II. ジャマイカ観光の現況
社団法人海外運輸協力協会・観光開発研究所 前野 靖彦
国土交通省からの委託で平成14年に実施された国際観光開発促進協力調査にて、ジャマイカを訪問した。そのジャマイカ観光の現況を報告する。
1. 基本指標
国名 ジャマイカ 面積 11,424km3
人口(1999年) 260万人
首都(人口) キングストン 70万人
GNP(1999年) 6,041百万ドル
国民一人当りGNP(1999年) 2,330ドル
主要民族 黒人90%
主要言語 英語(公用語)
宗教 プロテスタントなど
政体 英国女王を君主とする立憲君主国
通貨 ジャマイカ・ドル(1米ドル=47Jドル)
主要産業 鉱業(ボーキサイト)、農業(コーヒー、砂糖、バナナ)、工業(アパレル、食品加工)、観光。観光は国民総生産高(GNP)の中で20%以上を占める。
2. 観光行政
国レベルの観光政策は、工業・観光省(Ministry of Industry & Tourism)が策定して、その内容の種別によって同省の下部エージェンシーが実施をしている。

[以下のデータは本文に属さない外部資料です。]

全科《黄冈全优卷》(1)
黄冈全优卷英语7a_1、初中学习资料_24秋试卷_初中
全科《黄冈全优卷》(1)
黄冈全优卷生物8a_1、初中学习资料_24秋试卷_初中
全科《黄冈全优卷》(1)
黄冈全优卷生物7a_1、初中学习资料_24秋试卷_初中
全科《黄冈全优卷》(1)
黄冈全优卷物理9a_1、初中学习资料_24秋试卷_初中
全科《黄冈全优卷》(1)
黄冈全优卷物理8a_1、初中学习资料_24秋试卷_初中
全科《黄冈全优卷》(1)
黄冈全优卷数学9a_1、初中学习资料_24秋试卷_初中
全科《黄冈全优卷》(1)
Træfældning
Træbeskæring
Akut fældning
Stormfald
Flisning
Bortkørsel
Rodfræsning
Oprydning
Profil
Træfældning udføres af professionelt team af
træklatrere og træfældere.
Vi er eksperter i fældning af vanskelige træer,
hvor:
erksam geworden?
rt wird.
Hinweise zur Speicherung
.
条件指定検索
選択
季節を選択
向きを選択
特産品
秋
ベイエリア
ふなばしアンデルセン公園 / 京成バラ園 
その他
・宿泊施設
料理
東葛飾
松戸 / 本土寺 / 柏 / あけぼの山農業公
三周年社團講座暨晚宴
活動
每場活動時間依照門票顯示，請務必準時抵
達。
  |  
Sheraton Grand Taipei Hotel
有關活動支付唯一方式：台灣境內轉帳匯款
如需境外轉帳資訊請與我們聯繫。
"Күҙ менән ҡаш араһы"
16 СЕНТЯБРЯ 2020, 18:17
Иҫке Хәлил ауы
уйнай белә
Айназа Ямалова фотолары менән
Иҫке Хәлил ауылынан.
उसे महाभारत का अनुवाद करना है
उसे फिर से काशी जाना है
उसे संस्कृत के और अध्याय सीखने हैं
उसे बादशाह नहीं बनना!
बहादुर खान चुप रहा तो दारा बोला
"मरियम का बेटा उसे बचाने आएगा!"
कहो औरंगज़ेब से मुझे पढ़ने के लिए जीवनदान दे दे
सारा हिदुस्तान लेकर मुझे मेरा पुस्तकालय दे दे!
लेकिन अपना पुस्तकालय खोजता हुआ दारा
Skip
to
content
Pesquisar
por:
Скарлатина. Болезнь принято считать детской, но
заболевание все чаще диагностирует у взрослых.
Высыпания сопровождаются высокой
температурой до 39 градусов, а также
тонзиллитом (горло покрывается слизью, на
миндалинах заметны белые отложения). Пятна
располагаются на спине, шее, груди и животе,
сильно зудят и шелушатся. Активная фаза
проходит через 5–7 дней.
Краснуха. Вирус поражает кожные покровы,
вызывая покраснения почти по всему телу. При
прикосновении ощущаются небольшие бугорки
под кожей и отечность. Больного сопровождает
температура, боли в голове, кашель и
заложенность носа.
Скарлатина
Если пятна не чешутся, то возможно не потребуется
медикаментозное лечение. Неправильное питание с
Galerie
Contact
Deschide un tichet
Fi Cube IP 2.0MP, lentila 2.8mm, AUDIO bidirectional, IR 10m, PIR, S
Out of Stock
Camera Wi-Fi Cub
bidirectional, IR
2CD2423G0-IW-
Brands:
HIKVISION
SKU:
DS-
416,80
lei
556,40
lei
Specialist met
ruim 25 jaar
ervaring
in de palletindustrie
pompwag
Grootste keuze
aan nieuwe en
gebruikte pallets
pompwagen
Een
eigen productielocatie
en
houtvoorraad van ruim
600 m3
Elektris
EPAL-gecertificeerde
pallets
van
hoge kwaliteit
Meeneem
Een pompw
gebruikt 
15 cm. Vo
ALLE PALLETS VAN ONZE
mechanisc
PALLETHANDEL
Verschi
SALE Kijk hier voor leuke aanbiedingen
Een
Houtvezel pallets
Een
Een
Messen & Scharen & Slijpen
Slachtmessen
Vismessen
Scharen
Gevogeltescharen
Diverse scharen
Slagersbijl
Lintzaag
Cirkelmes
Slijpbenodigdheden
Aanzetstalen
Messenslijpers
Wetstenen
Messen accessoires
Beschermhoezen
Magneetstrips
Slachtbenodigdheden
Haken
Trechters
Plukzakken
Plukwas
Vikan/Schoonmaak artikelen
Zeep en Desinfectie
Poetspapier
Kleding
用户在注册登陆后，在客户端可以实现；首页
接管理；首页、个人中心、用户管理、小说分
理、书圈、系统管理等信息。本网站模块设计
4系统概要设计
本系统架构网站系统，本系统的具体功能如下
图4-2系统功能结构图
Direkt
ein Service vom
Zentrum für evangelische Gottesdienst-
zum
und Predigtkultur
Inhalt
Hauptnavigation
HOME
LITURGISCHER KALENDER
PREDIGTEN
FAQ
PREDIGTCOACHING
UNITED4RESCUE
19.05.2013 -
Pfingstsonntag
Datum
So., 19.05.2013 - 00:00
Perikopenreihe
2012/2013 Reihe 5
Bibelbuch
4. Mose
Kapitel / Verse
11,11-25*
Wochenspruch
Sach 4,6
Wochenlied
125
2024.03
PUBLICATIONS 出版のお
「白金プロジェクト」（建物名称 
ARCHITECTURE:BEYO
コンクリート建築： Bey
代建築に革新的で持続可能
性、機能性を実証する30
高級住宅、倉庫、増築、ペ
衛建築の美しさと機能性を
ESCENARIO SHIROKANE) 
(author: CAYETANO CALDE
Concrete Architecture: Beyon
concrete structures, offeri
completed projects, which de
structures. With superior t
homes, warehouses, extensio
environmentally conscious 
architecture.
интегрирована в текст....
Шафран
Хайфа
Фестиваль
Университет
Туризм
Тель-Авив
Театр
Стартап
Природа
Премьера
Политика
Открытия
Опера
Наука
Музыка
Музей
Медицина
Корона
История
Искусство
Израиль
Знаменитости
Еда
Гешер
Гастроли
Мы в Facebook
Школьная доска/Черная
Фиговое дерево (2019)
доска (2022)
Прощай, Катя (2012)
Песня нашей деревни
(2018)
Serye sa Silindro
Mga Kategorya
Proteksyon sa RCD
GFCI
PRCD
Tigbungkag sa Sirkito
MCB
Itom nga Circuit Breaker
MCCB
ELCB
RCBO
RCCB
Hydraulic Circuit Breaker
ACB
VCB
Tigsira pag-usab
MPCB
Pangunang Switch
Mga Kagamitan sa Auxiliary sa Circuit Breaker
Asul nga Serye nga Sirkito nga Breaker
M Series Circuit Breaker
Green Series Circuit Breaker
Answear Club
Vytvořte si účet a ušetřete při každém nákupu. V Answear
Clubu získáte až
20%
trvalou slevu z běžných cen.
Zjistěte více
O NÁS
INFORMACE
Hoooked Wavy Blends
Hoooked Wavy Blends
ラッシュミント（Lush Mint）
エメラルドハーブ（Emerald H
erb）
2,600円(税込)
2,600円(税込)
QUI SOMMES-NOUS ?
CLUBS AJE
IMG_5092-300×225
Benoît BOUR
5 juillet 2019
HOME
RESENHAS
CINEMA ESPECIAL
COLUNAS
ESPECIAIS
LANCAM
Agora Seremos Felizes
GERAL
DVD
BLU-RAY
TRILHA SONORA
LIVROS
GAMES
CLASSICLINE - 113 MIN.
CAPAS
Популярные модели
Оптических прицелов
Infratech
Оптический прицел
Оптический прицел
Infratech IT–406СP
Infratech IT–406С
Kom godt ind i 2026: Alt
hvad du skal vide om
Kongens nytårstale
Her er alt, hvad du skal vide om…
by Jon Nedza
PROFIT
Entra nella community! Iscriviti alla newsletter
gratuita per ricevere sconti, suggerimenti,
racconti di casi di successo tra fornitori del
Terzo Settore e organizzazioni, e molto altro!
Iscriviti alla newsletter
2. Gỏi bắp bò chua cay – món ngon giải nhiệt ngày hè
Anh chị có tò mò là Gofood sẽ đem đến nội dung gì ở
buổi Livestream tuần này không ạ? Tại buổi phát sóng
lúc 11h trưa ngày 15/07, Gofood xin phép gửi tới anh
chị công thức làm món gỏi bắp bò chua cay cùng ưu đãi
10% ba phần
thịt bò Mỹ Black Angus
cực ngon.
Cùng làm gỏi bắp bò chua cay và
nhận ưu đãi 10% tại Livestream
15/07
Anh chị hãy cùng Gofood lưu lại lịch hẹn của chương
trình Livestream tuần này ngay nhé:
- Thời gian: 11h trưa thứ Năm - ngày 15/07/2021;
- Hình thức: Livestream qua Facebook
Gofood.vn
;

【観光振興関連−ジャマイカ・ツーリストボード(JTB)】、【観光開発・基準設定・人材育成関係−ツーリズム・プロダクト・デイベロップメント会社(TODCO)】、【海外からのツアー客のパイロット・セールス(米国テキサス州からのチャーターフライトの仕掛けなど)−ジャマイカ・バケーションズ(JAMVAC)】、【国内ホテル予約実務−ジャマイカ・リザーベーションズ(JRS)】
3. 観光政策
―ジャマイカは以下の目標を目指している。
(1)観光を国の生産性と経済成長を高める原動力(エンジン)にすること
(2)観光産業の成長、多様化、及びその持続性(サステイナビリテイ)を図る
(3)観光に関連する省庁及び民間観光産業との建設的かつ持続的な協力関係の維持
(4)観光客受入れのハード及びソフト面での持続的な開発と改善
4. 観光開発・促進・環境対策
(1)観光開発 ―北部にあるオーチョ・リオスやモンテゴ・ベイ等のビーチ・リゾート開発はほぼ完了されている。現在、未開発の南部海岸地域の観光開発プロジェクト(South Coast Sustainable Development Project)に取り組んでいる。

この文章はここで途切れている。